The Barclays center is finally becoming a home court advantage to the Brooklyn Nets. Nets hit 55 percent of their attempts, led by Deron Williams’ 26 points and 10 assists. Joe Johnson (25 points) and Brook Lopez (23 points) weren’t far behind.
“I don’t want to talk about the defense,” said Scott, when asked to describe the Cavaliers’ ability. “There was nothing there defensively. We’ve got to get more guys who are going to be competitive. Right now we’ve really got three — Boobie Gibson, Alonzo Gee and Anderson Varejao. We’ve got to get the other guys to join into the party, simple as that.”
Throughout the Cavaliers’ six-game road trip, opponents hit 52 percent of their shots, and the Nets’ luck was no different Tuesday. Varejao kept the Cavaliers in the game with a 17-point, seven-rebound first quarter, but Brooklyn pulled ahead in the second quarter thanks to a 35-12 run that included 61.9 percent shooting.
It was, in essence, when the Cavaliers began their trip home to Cleveland.
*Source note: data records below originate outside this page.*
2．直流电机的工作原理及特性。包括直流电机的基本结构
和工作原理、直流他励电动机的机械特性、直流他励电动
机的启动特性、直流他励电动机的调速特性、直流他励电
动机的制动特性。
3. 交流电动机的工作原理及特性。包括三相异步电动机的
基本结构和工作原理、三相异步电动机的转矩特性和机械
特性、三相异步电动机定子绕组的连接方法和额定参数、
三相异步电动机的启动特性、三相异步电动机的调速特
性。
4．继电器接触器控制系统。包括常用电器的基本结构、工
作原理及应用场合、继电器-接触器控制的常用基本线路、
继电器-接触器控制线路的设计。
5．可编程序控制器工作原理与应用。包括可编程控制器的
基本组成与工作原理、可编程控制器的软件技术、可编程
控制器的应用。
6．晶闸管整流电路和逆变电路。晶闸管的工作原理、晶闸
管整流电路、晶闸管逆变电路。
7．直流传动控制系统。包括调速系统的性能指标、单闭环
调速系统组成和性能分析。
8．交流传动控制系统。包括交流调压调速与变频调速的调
Scott said he purposely didn’t mention to his young team that the Brooklyn game was the final contest of the long road trip.
“Our guys are so young, if you mention, ‘Hey, don’t start thinking about home,’ then they’ll start thinking about home,” Scott said.
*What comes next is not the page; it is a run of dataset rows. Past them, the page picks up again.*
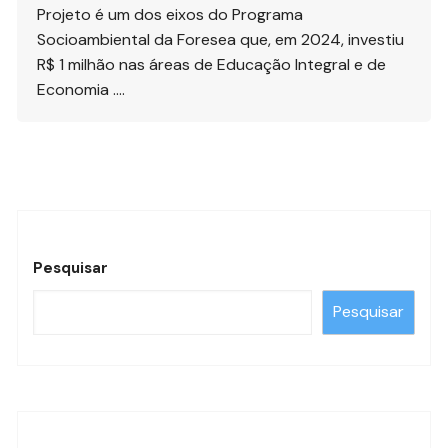
Projeto é um dos eixos do Programa
Socioambiental da Foresea que, em 2024, investiu
R$ 1 milhão nas áreas de Educação Integral e de
Economia ….
Pesquisar
Pesquisar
Irving raised the level of his play in the third quarter when he hit 5-of-8 attempts and scored 14 of his career-high 34 points. His ball-handling brought gasps and hearty “Oooh”s” from the Brooklyn crowd each time he broke down the Nets’ defense. Among the highlights: a nifty behind-the-back pass to Varejao in traffic, and a lightning-quick spin move after a steal late in the game.
“He’s got the ball on a string, so when he’s in a pick-and-roll situation, it’s very tough for our big men to get out on him because he’s so good at splitting it,” the Nets’ Williams said. “He’s quick and he can shoot the ball so well that you can’t just back off him. He’s one of the tougher players to guard.”
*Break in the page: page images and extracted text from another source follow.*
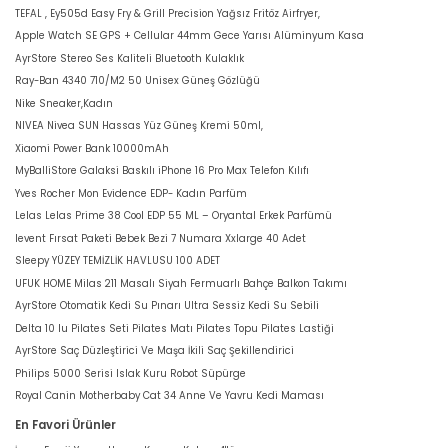
TEFAL , Ey505d Easy Fry & Grill Precision Yağsız Fritöz Airfryer,
Apple Watch SE GPS + Cellular 44mm Gece Yarısı Alüminyum Kasa
AyrStore Stereo Ses Kaliteli Bluetooth Kulaklık
Ray-Ban 4340 710/M2 50 Unisex Güneş Gözlüğü
Nike Sneaker,Kadın
NIVEA Nivea SUN Hassas Yüz Güneş Kremi 50ml,
Xiaomi Power Bank 10000mAh
MyBalliStore Galaksi Baskılı iPhone 16 Pro Max Telefon Kılıfı
Yves Rocher Mon Evidence EDP- Kadın Parfüm
Lelas Lelas Prime 38 Cool EDP 55 ML – Oryantal Erkek Parfümü
levent Fırsat Paketi Bebek Bezi 7 Numara Xxlarge 40 Adet
Sleepy YÜZEY TEMİZLİK HAVLUSU 100 ADET
UFUK HOME Milas 211 Masalı Siyah Fermuarlı Bahçe Balkon Takımı
AyrStore Otomatik Kedi Su Pınarı Ultra Sessiz Kedi Su Sebili
Delta 10 lu Pilates Seti Pilates Matı Pilates Topu Pilates Lastiği
AyrStore Saç Düzleştirici Ve Maşa İkili Saç Şekillendirici
Philips 5000 Serisi Islak Kuru Robot Süpürge
Royal Canin Motherbaby Cat 34 Anne Ve Yavru Kedi Maması
En Favori Ürünler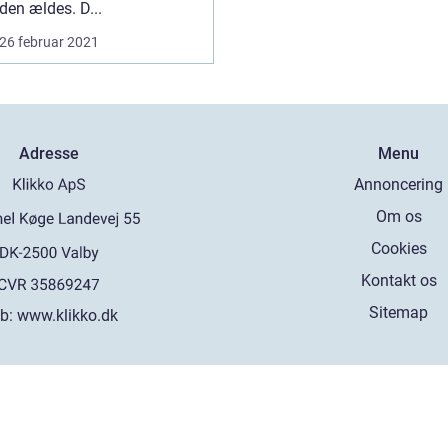
den ældes. D...
26 februar 2021
Adresse
Menu
Annoncering
Om os
Cookies
Kontakt os
Sitemap
b:
www.klikko.dk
Among the bright spots for the Cavaliers, in fact, is that the pick-and-roll tandem of Irving and Varejao is beginning to click with precision. Varejao and Irving accounted for 69 of the Cavaliers’ points while shooting 62.5 percent. The rest of the Cavaliers shot just 27.7 percent. The Cleveland bench scored a whopping six points.
“Playing with Kyrie, with those pick and rolls, all I did was make layups,” Varejao said of his unexpected offensive performance.
Scott, for one, is hoping that Varejao’s defensive intensity will rub off on his Cavaliers teammates more than his rare offensive outburst Tuesday. Varejao’s best advice is simply to play harder.
“Effort, rotations, a little bit of everything,” Varejao said. “But effort, I would say, is the biggest thing in defense. It’s not going to always be perfect, but if you put effort in, you’re going to make up for your mistakes on defense.